Agent boundaries are structural, not instructional. Constraints like read = [expenses] or write = [] are not sentences the agent is being asked to respect. They are properties of the compiled artifact. Any stakeholder can inspect them, check them against policy, and know they are not something the agent can choose to ignore at runtime.

The security review changes shape entirely. The prevailing question in an enterprise AI security review today is “how do you ensure this agent won't leak data?”, which doesn't really have a good answer under the current paradigm. Under NectryCore, the question becomes “which properties have been proven, and do those properties match our policy?”. That second question has a finite, enumerable, checkable answer. In our experience so far, this is what turns a six-month review into a conversation.

§ 6

Prior art, and why this approach is finally viable.

Formal verification as a discipline goes back to the work of Floyd, Hoare, and Milner in the late 1960s and 70s. Verified compilers, kernels, and cryptographic protocol libraries have existed in production for two decades. The most-cited examples are seL4, the first general-purpose OS kernel with a machine-checked proof of correctness, and CompCert, a C compiler whose soundness has been mechanically verified against its semantic specification. NectryCore descends from the Ur/Web[1] line of work Adam has been pursuing since 2006.

A fair objection is that formal methods have been proposed for enterprise software many times over the last forty years and have never quite taken hold. The reason is economic, not technical. Writing formally verifiable software by hand has historically required specialist engineers and years of effort per system, which is an investment profile that makes sense for avionics or cryptographic libraries but not for a travel-and-expense auditor.

Two developments have changed the picture. First, the theory and tooling for restricted languages with strong static guarantees have matured enough that building a practical compiler in this style is now an engineering project rather than a research program. Second, large language models have made it economically viable for the first time to generate programs in such a language from plain-English intent. The PhD-level work is done once, in the compiler. The application-specific work is done in seconds, at the cost of a few tokens.
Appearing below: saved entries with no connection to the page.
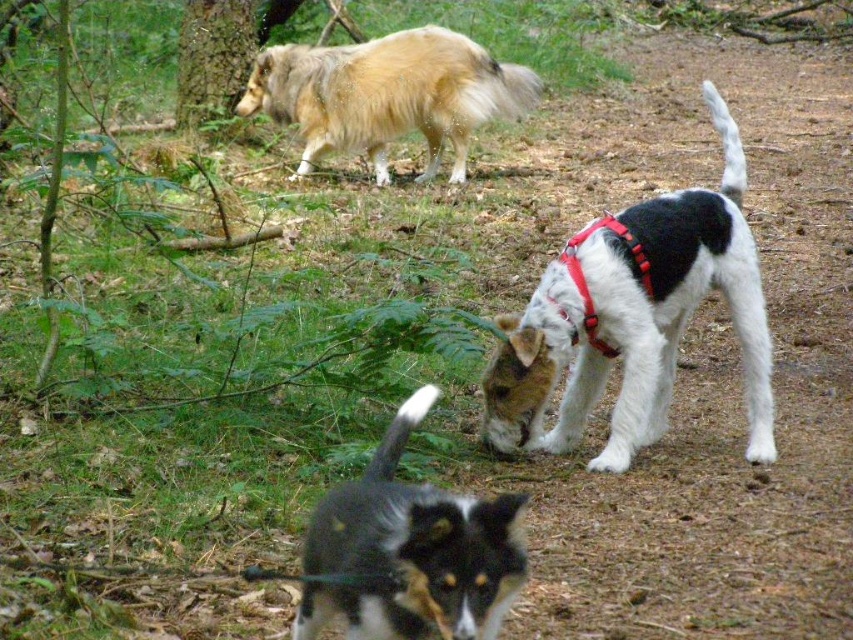 You are standing at the camera position and want to throw a treat to the nearest point between point (x=619, y=353) and point (x=341, y=52). Which point should you aim for?

Point (x=619, y=353) is closer to the camera than point (x=341, y=52), so you should aim for point (x=619, y=353).

You are a hiker trying to identify the dogs in the forest. According to the image, which dog is taller between the white fur with black spots at center and the black and white fur at lower center?

The white fur with black spots at center is taller than the black and white fur at lower center.

In the serene forest scene described, where the white fur with black spots at center and the golden fur dog at upper left are both present, which dog is positioned to the right of the other?

The white fur with black spots at center is positioned to the right of the golden fur dog at upper left.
The combination of formal methods plus LLM code generation plus a language designed for both is, we'll claim, what finally makes provable security an achievable product category for enterprise AI rather than a research milestone. It took us twenty years to arrive at the language and compiler that make this work. We think the timing is now right.

§ 7

References.

[1]

Chlipala, A. Ur/Web: A Simple Model for Programming the Web. POPL 2015.

[2]

Klein, G. et al. seL4: Formal Verification of an OS Kernel. Proceedings of the 22nd ACM Symposium on Operating Systems Principles (SOSP), 2009.

[3]

Leroy, X. Formal Verification of a Realistic Compiler. Communications of the ACM, 52(7), 2009.

[4]

Erbsen, A., Philipoom, J., Gross, J., Sloan, R., Chlipala, A. Simple High-Level Code for Cryptographic Arithmetic: With Proofs, Without Compromises. IEEE Symposium on Security and Privacy (S&P), 2019. Deployed in the TLS implementations of all major web browsers.